Spectrally Deconfounded Additive Models

Estimate high-dimensional additive models using spectral deconfounding (Scheidegger et al. 2025) . The covariates are expanded into B-spline basis functions. A spectral transformation is used to remove bias arising from hidden confounding and a group lasso objective is minimized to enforce component-wise sparsity. Optimal number of basis functions per component and sparsity penalty are chosen by cross validation.

SDAM(
  formula = NULL,
  data = NULL,
  x = NULL,
  y = NULL,
  Q_type = "trim",
  trim_quantile = 0.5,
  q_hat = 0,
  nfolds = 5,
  cv_method = "1se",
  n_K = 4,
  n_lambda1 = 10,
  n_lambda2 = 20,
  Q_scale = TRUE,
  ind_lin = NULL,
  mc.cores = 1,
  verbose = TRUE,
  notRegularized = NULL
)

Arguments

formula: Object of class formula or describing the model to fit of the form y ~ x1 + x2 + ... where y is a numeric response and x1, x2, ... are vectors of covariates.
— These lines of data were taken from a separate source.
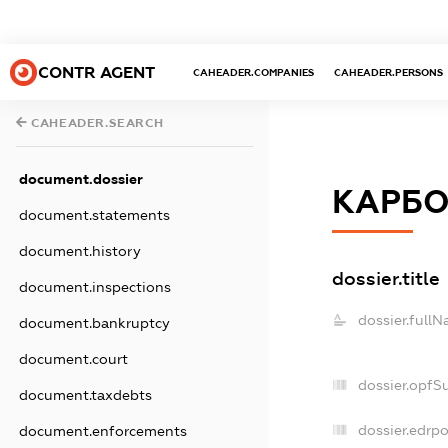
CONTR AGENT
CAHEADER.COMPANIES
CAHEADER.PERSONS
CAHEADER.SEARCH
document.dossier
КАРБО
document.statements
document.history
dossier.title
document.inspections
dossier.fullN
document.bankruptcy
document.court
dossier.opfS
document.taxdebts
dossier.edrpo
document.enforcements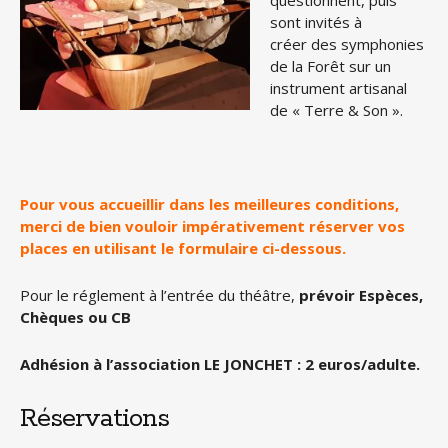
questionnent, puis
sont invités à
créer des symphonies
de la Forêt sur un
instrument artisanal
de « Terre & Son ».
Pour vous accueillir dans les meilleures conditions,
merci de bien vouloir impérativement réserver vos
places en utilisant le formulaire ci-dessous.
Pour le réglement à l’entrée du théâtre,
prévoir Espèces,
Chèques ou CB
Adhésion à l’association LE JONCHET : 2 euros/adulte.
Réservations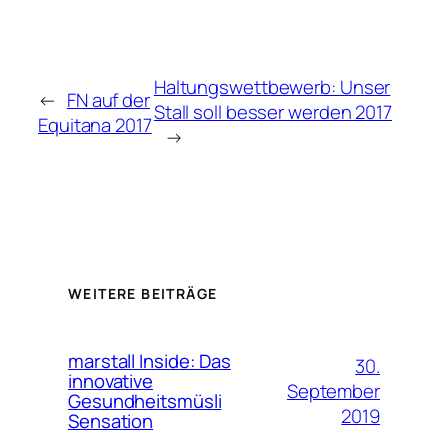
Haltungswettbewerb: Unser
←
FN auf der
Stall soll besser werden 2017
Equitana 2017
→
WEITERE BEITRÄGE
marstall Inside: Das
30.
innovative
September
Gesundheitsmüsli
2019
Sensation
Interactions are not supported.
data: Training data of class data.frame containing the variables in the model.
x: Matrix of covariates, alternative to formula and data.
y: Vector of responses, alternative to formula and data.
Q_type: Type of deconfounding, one of 'trim', 'pca', 'no_deconfounding'. 'trim' corresponds to the Trim transform (Ćevid et al. 2020) as implemented in the Doubly debiased lasso (Guo et al. 2022) , 'pca' to the PCA transformation(Paul et al. 2008) . See get_Q.
trim_quantile: Quantile for Trim transform, only needed for trim, see get_Q.
q_hat: Assumed confounding dimension, only needed for pca, see get_Q.
nfolds: The number of folds for cross-validation. Default is 5.
cv_method: The method for selecting the regularization parameter during cross-validation. One of "min" (minimum cv-loss) and "1se" (one-standard-error rule) Default is "1se".
n_K: The number of candidate values for the number of basis functions for B-splines. Default is 4.
n_lambda1: The number of candidate values for the regularization parameter in the initial cross-validation step. Default is 10.
n_lambda2: The number of candidate values for the regularization parameter in the second stage of cross-validation (once the optimal number of basis function K is decided, a second stage of cross-validation for the regularization parameter is performed on a finer grid). Default is 20.
Q_scale: Should data be scaled to estimate the spectral transformation? Default is TRUE to not reduce the signal of high variance covariates.
ind_lin: A vector of indices specifying which covariates to model linearly (i.e. not expanded into basis function). Default is `NULL`.
mc.cores: Number of cores to use for parallel processing, if mc.cores > 1 the cross validation is parallelized. Default is `1`. (only supported for unix)
verbose: If TRUE fitting information is shown.
notRegularized: A vector of indices specifying which covariates not to regularize. Default is `NULL`.

Value

An object of class `SDAM` containing the following elements:

X: The original design matrix.
p: The number of covariates in `X`.
var_names: Names of the covariates in the training data.
intercept: The intercept term of the fitted model.
K: A vector of the number of basis functions for each covariate, where 1 corresponds to a linear term. The entries of the vector will mostly by the same, but some entries might be lower if the corresponding component of X contains only few unique values.
breaks: A list of breakpoints used for the B-splines. Used to reconstruct the B-spline basis functions.
coefs: A list of coefficients for the B-spline basis functions for each component.
active: A vector of active covariates that contribute to the model.

References

Ćevid D, Bühlmann P, Meinshausen N (2020). “Spectral Deconfounding via Perturbed Sparse Linear Models.” J. Mach. Learn. Res., 21(1). ISSN 1532-4435, http://jmlr.org/papers/v21/19-545.html.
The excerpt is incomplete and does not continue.